If you are a sighted person with an internet connection, chances are you have seen Katsushika Hokusai’s famous painting Mount Fuji Seen Below a Wave at Kanagawa at some point. Despite the clunky title, it is one of the most recognized pieces of Japanese art ever.

Now, thanks to 3-D printing, a company called K’s Design Lab, and Tsutaya’s bookstore-cum-lounge property T-Site, visually impaired art lovers too will soon be able to see this work by literally getting their hands on it.

According to @unosuke, a representative for K’s Design on Twitter, the piece was actually a part of a collaboration with Dr. Susumu Oouchi of the National Institute of Special Needs Education.

The contoured version of the famous painting allows visually impaired people to feel what Hokusai’s work looks like. Meanwhile, the lovely color and texture of the mold is appealing even for sighted people.

Although partly due to advances in 3-D printing hardware, @unosuke points out that the hardest part is creating the data to feed the machine.
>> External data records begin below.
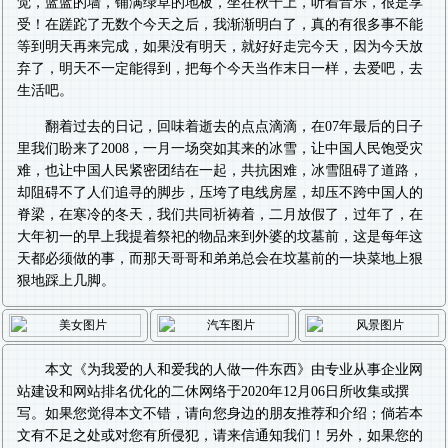
觉，蓝蓝的墙，铺满绿草的地板，坐在秋千上，听着音乐，很是享
受！在蹉跎了无数个今天之后，我渐渐明白了，真的有很多事不能
等到明天再来完成，如果没有明天，就好好走完今天，因为今天放
弃了，明天不一定能得到，把每个今天当作末日一样，去爱吧，去
生活吧。
翻着过去的日记，回味着逝去的点点滴滴，在07年最后的日子
里我们盼来了2008，一月一场突如其来的冰雪，让中国人民饱受灾
难，也让中国人民紧密团结在一起，共抗困难，冰雪阻碍了道路，
却阻碍不了人们追寻的脚步，压垮了电线房屋，却压不跨中国人的
脊梁，在寒冷的冬天，我们共同祈祷着，二月放假了，过年了，在
大年初一的早上我提着祭祀的物品来到外婆的坟墓前，这是每年这
天都必须做的事，而那天哥哥和弟弟总会在坟墓前的一块菜地上狠
狠地踩上几脚。
本文《
为我爱的人和爱我的人做一件东西
》由专业从事
企业网
站建设
和
网站排名优化
的二休网络于2020年12月06日所收集或撰
写。如果您觉得本文不错，请向您身边的朋友推荐和介绍；倘若本
文有不足之处或对您有所侵犯，请来信通知我们！另外，如果您的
To create this piece, he first made a plaster model of the artwork. Then he scanned it and used a program called Freeform to prep the data, which involved reducing the number of polygons and troubleshooting issues with the thickness required, or in other words, keeping the final product smooth and lightweight. Finally, color was added and the piece could be printed.

The 3-D-printed version of The Great Wave is on display at the new T-Site in Fujisawa Sustainable Smart Town, Building 1 2F lounge, starting today. Check it out and feel free to cop a feel!